The government has announced major offshore wind projects around Australia’s coastline. Energy Minister Chris Bowen said consultations for the first project off Victoria’s Gippsland coast started yesterday.
“Offshore wind is jobs rich and energy rich,” said Bowen at a news conference earlier this morning. “It creates a lot of power and a lot of jobs and the Star of the South proposal, which would be built in that offshore wind zone off Gippsland, would create enough power for 1.2 million households.”
Today’s announcement follows yesterday’s successful passage of a climate bill through the House of Representatives.

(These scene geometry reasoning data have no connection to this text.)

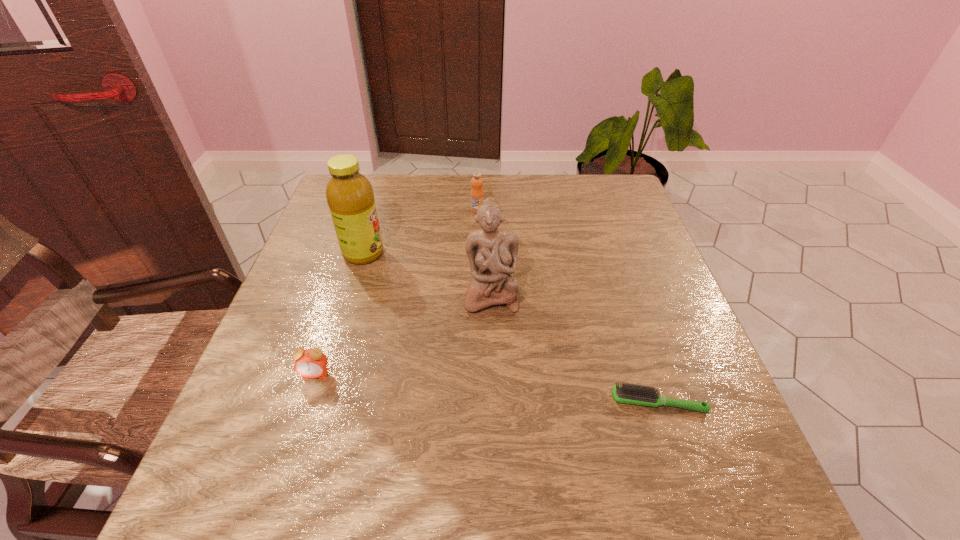 This screenshot has width=960, height=540. I want to click on vacant point at the right edge, so click(x=732, y=445).

Find the location of `free spot at the far right corner of the desktop`. free spot at the far right corner of the desktop is located at coordinates (606, 200).

Where is `free spot between the fourth nearest object and the third farthest object`? The height and width of the screenshot is (540, 960). free spot between the fourth nearest object and the third farthest object is located at coordinates (427, 274).

This screenshot has width=960, height=540. In order to click on unoccupied area between the alarm clock and the fourth nearest object in this screenshot , I will do `click(340, 314)`.

This screenshot has width=960, height=540. In order to click on vacant area between the fourth farthest object and the figurine in this screenshot , I will do `click(403, 335)`.

You are a GUI agent. You are given a task and a screenshot of the screen. Output one action in this format:
    pyautogui.click(x=<x>, y=<y>)
    Task: Click on the free spot between the hairbrush and the second farthest object
    
    Given the screenshot: What is the action you would take?
    pyautogui.click(x=511, y=328)

At what (x,y) coordinates should I click in order to perform the action: click on free space between the hairbrush and the farthest object. Please return your answer as a coordinate pair (x, y). Image resolution: width=960 pixels, height=540 pixels. Looking at the image, I should click on 567,306.

Locate an element on the screen. free space between the farthest object and the fourth nearest object is located at coordinates (420, 232).

Where is `free space between the third shortest object and the alarm clock`? free space between the third shortest object and the alarm clock is located at coordinates (396, 292).

Where is `empty space that is in between the third farthest object and the shortest object`? This screenshot has height=540, width=960. empty space that is in between the third farthest object and the shortest object is located at coordinates (574, 348). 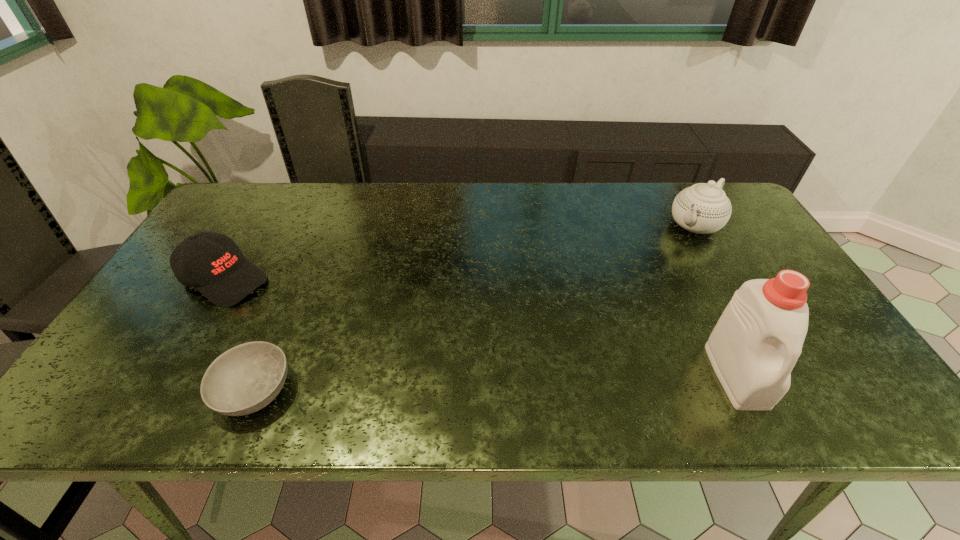 Find the location of a particular element. This screenshot has height=540, width=960. free space on the desktop that is between the bowl and the detergent and is positioned on the spout of the second tallest object is located at coordinates (531, 382).

Where is `free space on the desktop that is between the third object from right to left and the tallest object and is positioned on the front-facing side of the third nearest object`? This screenshot has height=540, width=960. free space on the desktop that is between the third object from right to left and the tallest object and is positioned on the front-facing side of the third nearest object is located at coordinates (431, 386). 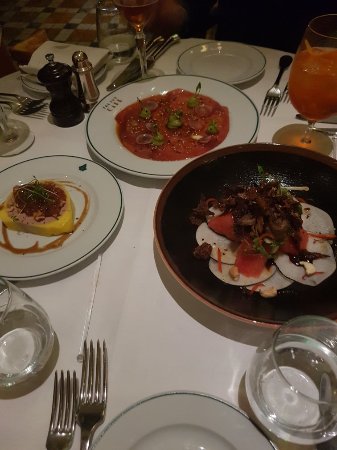 At what (x,y) coordinates should I click in order to perform the action: click on table. Please return your answer as a coordinate pair (x, y). Looking at the image, I should click on (175, 360). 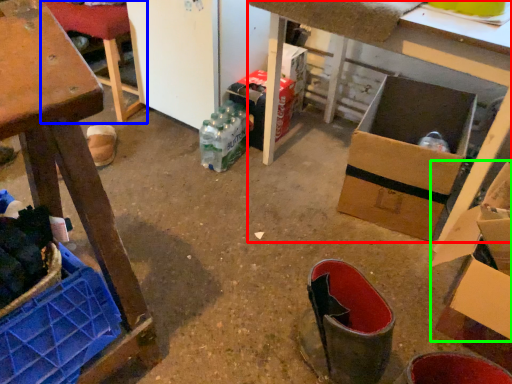 Question: Which object is positioned closest to table (highlighted by a red box)? Select from furniture (highlighted by a blue box) and cardboard box (highlighted by a green box).

Choices:
 (A) furniture
 (B) cardboard box

Answer: (B)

“The passage of this bill sends a message to investors in renewable energy and transmission and storage around the world that Australia is open for business to become a renewable energy powerhouse,” said Bowen.
The bill passed by 89 votes to 55 and now goes to the Senate. Bowen described it as “a very big step towards ending the climate wars in Australia.”
“We're way behind the game way behind the rest of the world in producing wind off our coastline,” said Bowen.
The Energy Minister said one of the “key measures” to get Australia to 82% renewable energy by 2030, is offshore wind. Bowen said he expects offshore wind to create between three thousand and eight thousand jobs per year.
After Gippsland, Bowen said further wind projects are planned in the Pacific Ocean region off NSW’s Hunter Valley and also off the Illawarra coastline. A second project in Victoria is slated for near Portland, another near Tasmania in the Bass Strait and also in the Indian Ocean off Perth and Bunbury in Western Australia.